The outstanding values along this segment of the Rio Grande led it to be recognized as one of the first eight rivers designated as Wild and Scenic in 1968. The challenging rapids of the Taos Box are framed by steep basalt cliffs. Ledges and overhangs provide outstanding habitat for nesting eagles, hawks and falcons and security from predators for rocky mountain bighorn sheep. The Bureau of Land Management – New Mexico’s Taos Field Office manages this segment of the Rio Grande.
Black Rock Playa, Nevada
Looking down on the Black Rock Playa from the Calico Mountains, it’s hard to imagine how emigrants on their way to California in the 1850s felt upon reaching the driest most desolate part of the trail. Black Rock Point, visible in the center of the photo, was a major point of reference for the emigrants. Their journals include descriptions of discarded gear and dead oxen along the way and boiling hot springs, but no drinking water.
The playa is formed from silt that settled out of Ice Age Lake Lahontan, which reached 500 feet in depth – old lake terraces still ring the mountains around the playa. Now the playa is dry except when winter rains and snowmelt temporarily create a shallow pool of water. Fairy shrimp hatch and reproduce during these short wet periods and their eggs lie dormant in the playa silt for many months or years until the right conditions emerge.
One-hundred and seventy years after emigrants made their difficult trek across the playa, the area remains remote and undeveloped. However, the Black Rock also attracts a curious array of events and uses. Most notably, the Burning Man gathering is held annually at the southern end of the playa attracting 80,000 participants who set up a temporary city each August. The vast playa is a perfect launch location, and annually hosts armature rocket events.
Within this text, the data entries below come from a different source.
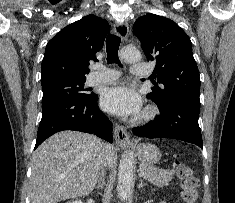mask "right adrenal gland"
<instances>
[{"mask_svg":"<svg viewBox=\"0 0 235 203\" xmlns=\"http://www.w3.org/2000/svg\"><path fill=\"white\" fill-rule=\"evenodd\" d=\"M105 184L104 177L101 178V182L95 187V189L100 190L103 189Z\"/></svg>","mask_w":235,"mask_h":203,"instance_id":"1","label":"right adrenal gland"}]
</instances>
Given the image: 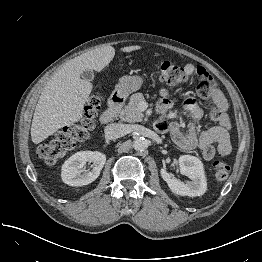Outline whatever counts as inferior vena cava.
Here are the masks:
<instances>
[{"instance_id":"602c4592","label":"inferior vena cava","mask_w":262,"mask_h":262,"mask_svg":"<svg viewBox=\"0 0 262 262\" xmlns=\"http://www.w3.org/2000/svg\"><path fill=\"white\" fill-rule=\"evenodd\" d=\"M104 132L107 138L116 139L124 136L127 133V130L123 124L112 123L105 127Z\"/></svg>"}]
</instances>
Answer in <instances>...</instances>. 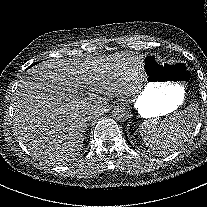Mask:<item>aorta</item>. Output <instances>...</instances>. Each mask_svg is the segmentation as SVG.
Here are the masks:
<instances>
[{"label":"aorta","mask_w":207,"mask_h":207,"mask_svg":"<svg viewBox=\"0 0 207 207\" xmlns=\"http://www.w3.org/2000/svg\"><path fill=\"white\" fill-rule=\"evenodd\" d=\"M130 112L125 105L117 106L112 111V116L116 121L124 122L129 118Z\"/></svg>","instance_id":"obj_1"}]
</instances>
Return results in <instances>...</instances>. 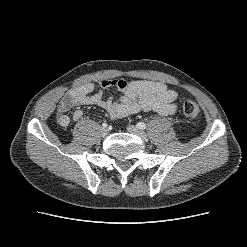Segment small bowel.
Wrapping results in <instances>:
<instances>
[{"instance_id":"c3829d8e","label":"small bowel","mask_w":247,"mask_h":247,"mask_svg":"<svg viewBox=\"0 0 247 247\" xmlns=\"http://www.w3.org/2000/svg\"><path fill=\"white\" fill-rule=\"evenodd\" d=\"M117 88L121 97L114 100L104 98V91ZM178 92L168 88L163 82L148 80L126 81L123 79L102 80L97 84L86 83L71 88L58 104V123L62 127L70 124L67 112L76 106L96 105L104 109L111 118H124L139 112H157L172 115L177 110ZM83 117V111L77 109L72 115L74 121Z\"/></svg>"}]
</instances>
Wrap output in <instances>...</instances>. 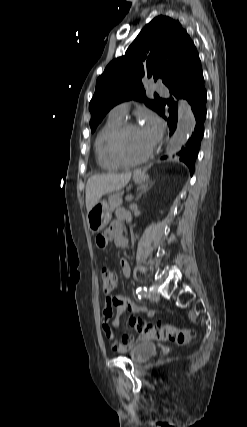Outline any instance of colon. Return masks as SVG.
Segmentation results:
<instances>
[{"label":"colon","mask_w":247,"mask_h":427,"mask_svg":"<svg viewBox=\"0 0 247 427\" xmlns=\"http://www.w3.org/2000/svg\"><path fill=\"white\" fill-rule=\"evenodd\" d=\"M101 285L104 293H111L117 287V276L109 269L101 271ZM129 325L147 339L173 341L179 345L189 343L194 337L191 329H180L170 324L153 325L137 318H131Z\"/></svg>","instance_id":"obj_1"}]
</instances>
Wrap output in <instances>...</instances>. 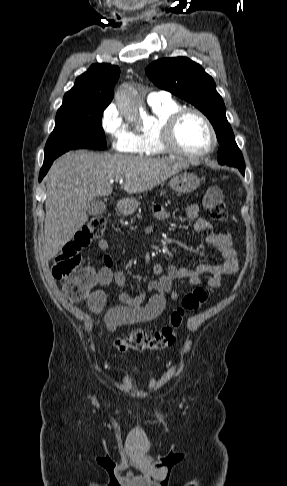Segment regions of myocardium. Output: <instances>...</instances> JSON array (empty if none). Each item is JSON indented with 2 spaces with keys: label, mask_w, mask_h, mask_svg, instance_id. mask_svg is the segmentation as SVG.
I'll list each match as a JSON object with an SVG mask.
<instances>
[{
  "label": "myocardium",
  "mask_w": 287,
  "mask_h": 486,
  "mask_svg": "<svg viewBox=\"0 0 287 486\" xmlns=\"http://www.w3.org/2000/svg\"><path fill=\"white\" fill-rule=\"evenodd\" d=\"M188 114L197 115L205 124L209 135H210V144L209 146L199 152H188L181 149L175 140V133L177 126L181 119ZM158 137L159 141L163 147V149L170 154L175 156L188 158V159H196L202 158L209 154H211L218 145V137L217 133L214 129L213 124L211 123L210 119L203 113L201 110L193 107H186L180 108L174 113H172L159 127L158 130Z\"/></svg>",
  "instance_id": "obj_1"
}]
</instances>
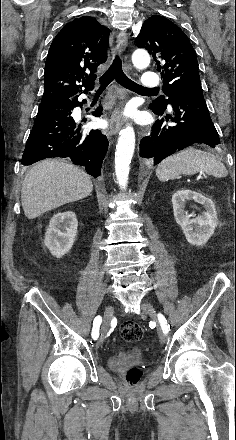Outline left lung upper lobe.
I'll return each mask as SVG.
<instances>
[{
	"instance_id": "5c2ea615",
	"label": "left lung upper lobe",
	"mask_w": 236,
	"mask_h": 440,
	"mask_svg": "<svg viewBox=\"0 0 236 440\" xmlns=\"http://www.w3.org/2000/svg\"><path fill=\"white\" fill-rule=\"evenodd\" d=\"M138 48H145L162 72L163 92L150 108L165 111L177 94L201 88L195 51L186 34L169 19L153 15L142 25L136 37Z\"/></svg>"
}]
</instances>
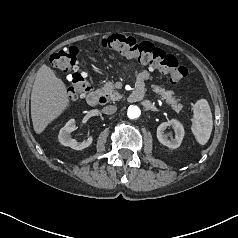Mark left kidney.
Listing matches in <instances>:
<instances>
[{"label": "left kidney", "instance_id": "5707ae66", "mask_svg": "<svg viewBox=\"0 0 238 238\" xmlns=\"http://www.w3.org/2000/svg\"><path fill=\"white\" fill-rule=\"evenodd\" d=\"M168 127H172L175 131V138L169 140L170 136L165 131ZM184 137L183 125L176 119L161 123L157 128V138L159 142L169 148L176 149L181 145Z\"/></svg>", "mask_w": 238, "mask_h": 238}]
</instances>
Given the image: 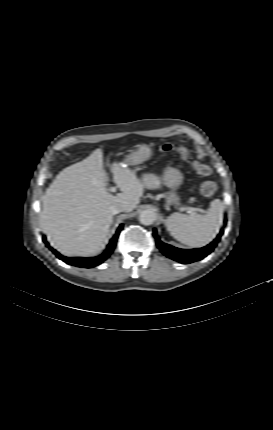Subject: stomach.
Wrapping results in <instances>:
<instances>
[{
  "instance_id": "1",
  "label": "stomach",
  "mask_w": 273,
  "mask_h": 430,
  "mask_svg": "<svg viewBox=\"0 0 273 430\" xmlns=\"http://www.w3.org/2000/svg\"><path fill=\"white\" fill-rule=\"evenodd\" d=\"M153 150L150 145L140 144L135 152L128 155L124 163L127 165H137L151 158ZM184 180L183 173L173 167H167L164 170L162 182L165 186L170 188V191L166 194V200L169 204H178L179 197L176 190L180 187Z\"/></svg>"
}]
</instances>
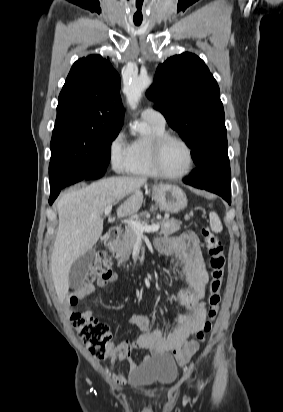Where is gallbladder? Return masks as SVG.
<instances>
[{
  "label": "gallbladder",
  "mask_w": 283,
  "mask_h": 412,
  "mask_svg": "<svg viewBox=\"0 0 283 412\" xmlns=\"http://www.w3.org/2000/svg\"><path fill=\"white\" fill-rule=\"evenodd\" d=\"M94 257L95 249L93 248L74 261L69 272L70 287L75 288L84 282Z\"/></svg>",
  "instance_id": "obj_1"
}]
</instances>
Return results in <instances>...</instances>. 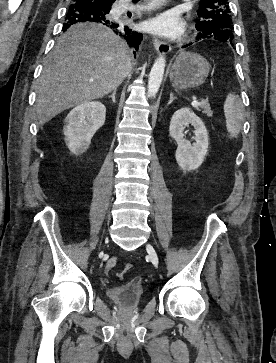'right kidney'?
<instances>
[{
  "label": "right kidney",
  "instance_id": "right-kidney-1",
  "mask_svg": "<svg viewBox=\"0 0 276 363\" xmlns=\"http://www.w3.org/2000/svg\"><path fill=\"white\" fill-rule=\"evenodd\" d=\"M105 106L98 101L86 102L73 108L65 119V142L74 155L84 153L96 131L103 126Z\"/></svg>",
  "mask_w": 276,
  "mask_h": 363
}]
</instances>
In 2004, a launch from the playa climbed 72 miles above the earth making it the first armature rocket to reach space. In 1997, Thrust SSC driven by Andy Green became the world's first, and so far, the only supersonic car, reaching 763.035 mph on the tabletop flat surface of the playa. The Black Rock-High Rock-Emigrant Trails National Conservation Area is managed by the Bureau of Land Management’s Nevada Winnemucca District.
John Day River, Oregon
The John Day River is a tributary of the Columbia River, approximately 284 miles (457 km) long, in northeastern Oregon in the United States and managed by the BLM Oregon. Undammed along its entire length, the river is the third longest free-flowing river in the contiguous United States. There is extensive use of its waters for irrigation. Its course furnishes habitat for diverse species, including wild steelhead and Chinook salmon runs. However, the steelhead populations are under federal Endangered Species Act (ESA) protections, and the Chinook salmon have been proposed for such protection.
The river was named for John Day, a member of the Pacific Fur Company's overland expedition to the mouth of the Columbia River that left Missouri in 1810. Day struggled through eastern Oregon during the winter of 1811–12. While descending the Columbia River in April 1812, he and Ramsay Crooks were robbed by Native Americans at the mouth of the river that now bears his name, forcing them to hike 80 miles (130 km) back to friendly Umatilla Indians under extreme conditions.
The absence of dams on the river causes its flow to greatly fluctuate throughout the year depending on snowpack and rainfall within the watershed. The highest flow recorded at a gauge on the lower John Day was 43,300 cubic feet per second (1,230 m3/s) on January 2, 1997. The lowest flow was no flow at all, which occurred on September 2, 1966; from August 15 to September 16, 1973; and on nine days in August 1977. The average flow at the gauge is 2,075 cubic feet per second (58.8 m3/s).